This repo implements two algorithms that train the weights of an LSTM network for MSCOCO image captioning: NIC-ES, an evolution strategy inspired by the one in LINK, and NIC-NES, a natural evolution strategy inspired by LINK.
requirements:
- (mini)conda
- python 3.7
- java
- tmux, tee, screen
git clone [email protected]:rubencart/es-img-captioning.git
cd es-img-captioning
git submodule init
git submodule update
cd cococaption && git checkout master && git pull
cd cider && git checkout master && git pull
mkdir logs && mkdir output && mkdir data
conda create -n cp3env python=3.7 # don't change the name of the virtual env!
conda activate cp3env
conda install psutil
conda install -c pytorch pytorch torchvision
pip install -r requirements.txt
# (you need gcc, otherwise run `sudo apt install gcc`)
# install redis:
curl -O http://download.redis.io/redis-stable.tar.gz
tar xzvf redis-stable.tar.gz
cd redis-stable
make install
TODO: get data from https://www.dropbox.com/sh/65735ziv4w7ky7o/AAC5RFJqBUlGPIvYjEC8ENwAa?dl=0
To run locally: first choose settings in experiments/<exp>.json
, and then do the following.
screen -S redis
# next 3 steps can be skipped but are recommended if redis displays a warning about thp pages
sudo su
echo never > /sys/kernel/mm/transparent_hugepage/enabled
# when `WARNING: The TCP backlog setting of 511 cannot be enforced because /... is set to the lower value of 128.

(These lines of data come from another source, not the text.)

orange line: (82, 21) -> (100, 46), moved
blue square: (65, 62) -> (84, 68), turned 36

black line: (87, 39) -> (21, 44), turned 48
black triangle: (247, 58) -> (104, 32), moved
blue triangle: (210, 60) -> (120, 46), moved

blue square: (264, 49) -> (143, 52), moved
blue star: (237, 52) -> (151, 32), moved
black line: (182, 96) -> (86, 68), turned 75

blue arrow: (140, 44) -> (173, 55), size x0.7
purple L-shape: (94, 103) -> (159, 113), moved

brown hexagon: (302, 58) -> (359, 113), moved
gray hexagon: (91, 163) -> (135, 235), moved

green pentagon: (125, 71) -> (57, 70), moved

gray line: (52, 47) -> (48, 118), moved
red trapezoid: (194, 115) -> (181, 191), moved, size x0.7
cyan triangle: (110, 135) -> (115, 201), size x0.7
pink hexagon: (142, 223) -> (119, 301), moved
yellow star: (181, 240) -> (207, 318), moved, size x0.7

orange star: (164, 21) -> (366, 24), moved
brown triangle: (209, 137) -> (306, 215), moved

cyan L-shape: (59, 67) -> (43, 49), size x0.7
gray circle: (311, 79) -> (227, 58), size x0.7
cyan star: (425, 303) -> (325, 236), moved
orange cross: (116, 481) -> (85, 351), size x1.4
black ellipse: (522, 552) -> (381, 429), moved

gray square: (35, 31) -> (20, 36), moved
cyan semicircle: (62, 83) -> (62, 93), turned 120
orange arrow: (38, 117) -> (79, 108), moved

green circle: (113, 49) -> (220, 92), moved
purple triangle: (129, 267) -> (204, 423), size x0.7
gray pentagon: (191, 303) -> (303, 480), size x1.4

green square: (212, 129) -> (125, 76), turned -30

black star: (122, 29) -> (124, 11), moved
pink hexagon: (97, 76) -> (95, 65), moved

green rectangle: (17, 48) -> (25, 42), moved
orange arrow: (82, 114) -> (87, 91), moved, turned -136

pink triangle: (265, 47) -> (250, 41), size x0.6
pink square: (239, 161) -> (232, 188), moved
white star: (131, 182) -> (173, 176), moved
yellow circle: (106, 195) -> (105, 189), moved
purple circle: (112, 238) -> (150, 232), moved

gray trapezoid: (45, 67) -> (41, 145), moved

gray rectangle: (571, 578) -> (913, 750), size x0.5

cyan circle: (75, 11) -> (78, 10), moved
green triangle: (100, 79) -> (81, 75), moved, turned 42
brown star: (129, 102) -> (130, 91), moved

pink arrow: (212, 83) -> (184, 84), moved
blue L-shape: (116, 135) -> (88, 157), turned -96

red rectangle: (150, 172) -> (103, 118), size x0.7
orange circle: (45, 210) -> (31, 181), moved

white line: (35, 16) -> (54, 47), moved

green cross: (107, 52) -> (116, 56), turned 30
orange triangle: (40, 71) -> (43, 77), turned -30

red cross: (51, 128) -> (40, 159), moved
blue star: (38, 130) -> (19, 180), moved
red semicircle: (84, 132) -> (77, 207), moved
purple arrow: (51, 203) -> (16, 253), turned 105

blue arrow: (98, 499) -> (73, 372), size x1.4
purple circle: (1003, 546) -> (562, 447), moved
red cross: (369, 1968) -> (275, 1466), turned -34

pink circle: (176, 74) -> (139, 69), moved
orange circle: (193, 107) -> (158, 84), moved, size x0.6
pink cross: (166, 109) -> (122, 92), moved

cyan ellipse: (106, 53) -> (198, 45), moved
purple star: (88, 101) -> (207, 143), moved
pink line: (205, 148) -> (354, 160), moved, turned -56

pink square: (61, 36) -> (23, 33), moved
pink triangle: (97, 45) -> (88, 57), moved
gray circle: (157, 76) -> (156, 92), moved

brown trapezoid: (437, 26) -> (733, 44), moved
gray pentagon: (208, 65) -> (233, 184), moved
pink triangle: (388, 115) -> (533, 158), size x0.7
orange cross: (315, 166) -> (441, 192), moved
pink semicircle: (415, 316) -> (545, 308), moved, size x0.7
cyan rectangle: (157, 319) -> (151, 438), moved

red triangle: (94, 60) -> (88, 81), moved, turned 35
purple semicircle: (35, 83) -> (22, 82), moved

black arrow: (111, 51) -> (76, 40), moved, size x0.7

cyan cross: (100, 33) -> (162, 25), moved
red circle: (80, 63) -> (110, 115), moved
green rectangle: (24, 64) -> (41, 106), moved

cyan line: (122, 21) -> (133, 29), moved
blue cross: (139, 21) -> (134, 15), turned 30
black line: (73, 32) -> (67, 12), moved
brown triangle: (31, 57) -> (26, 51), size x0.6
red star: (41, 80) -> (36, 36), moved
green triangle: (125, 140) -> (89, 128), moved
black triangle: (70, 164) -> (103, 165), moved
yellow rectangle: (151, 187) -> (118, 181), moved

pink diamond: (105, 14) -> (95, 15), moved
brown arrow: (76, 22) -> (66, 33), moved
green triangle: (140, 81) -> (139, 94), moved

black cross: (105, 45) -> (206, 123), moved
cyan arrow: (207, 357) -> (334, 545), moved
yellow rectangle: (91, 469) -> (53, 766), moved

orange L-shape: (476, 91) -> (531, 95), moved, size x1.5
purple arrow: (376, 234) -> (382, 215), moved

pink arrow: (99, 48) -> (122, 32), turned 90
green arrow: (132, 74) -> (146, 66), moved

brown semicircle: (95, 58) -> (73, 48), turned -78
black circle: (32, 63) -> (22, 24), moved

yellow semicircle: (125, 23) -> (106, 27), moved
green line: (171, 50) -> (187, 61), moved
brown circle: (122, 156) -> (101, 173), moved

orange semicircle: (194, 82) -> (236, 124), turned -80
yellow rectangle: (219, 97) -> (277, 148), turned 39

sysctl -w net.core.somaxconn=65535
exit
. src/scripts/local_run_redis.sh
screen -S es
# <path_to_run_script> followed by arguments:
# <algorithm_name>: nic_es | nic_nes
# <path_to_experiment_json>, should match alg_name
# <nb of workers>: set to -1 to have the launched process be the only worker
# (optional) <id>: any chosen number to id outputfiles
# (optional) <redis tcp port> to use: 6379 | 6380 | 6381 | 6382
. src/scripts/local_run_exp.sh nic_es experiments/mscoco_es.json 92 123
# or
. src/scripts/local_run_exp.sh nic_nes experiments/mscoco_nes.json 92 123
This will start a screen that runs redis and another screen where the experiment runs. In the experiment screen the output of
the master process and worker processes is logged in a split-screen with tmux. Running an experiment creates a master outputfile
and a worker outputfile in output/
like <id>_master_outputfile.txt
where all logs are written to.
A directory in logs/
is also created, which can be recognized by the pid of the started master process. Snapshots,
checkpoints and plots will be written to that dir. The parameters of the current population and all offspring are also stored
there. So an experiment creates:
./
output/
<id>_master_outputfile.txt
<id>_worker_outputfile.txt
logs/
<name_depends_on_algo>_pid/ # eg nic_nes_mscoco_fc_caption_84267/
snapshot/ # every <snapshot_freq> a snapshot is saved to this dir
plots
experiment.json # copy
z_info_e<nb>_i<nb>-<nb>.json # checkpoint with scores and stats, experiments can be started from
# checkpoint json's like these.
models/
best/ # stores best models so far
offspring/ # stores population + offspring: only for NIC-ES
current/ # stores current theta: only for NIC-NES
optimizer/ # stores adam/sgd optimizer state: only for NIC-NES
NIC-ES stores the parents and the population on disk. This is an ... TODO
To run with qsub, choose settings in json files as below, choose PBS settings in src/scripts/local_run_exp.pbs
, and then:
qsub -v "algo=es,port=6380,workers=36,exp=experiments/mscoco_es.json,id=110" src/scripts/local_run_exp.pbs
Make sure that when you start an experiment from a pretrained network (with "from_single": "./path"
),
the dimensions of the input pretrained network and the specified dimensions in the experiment json match.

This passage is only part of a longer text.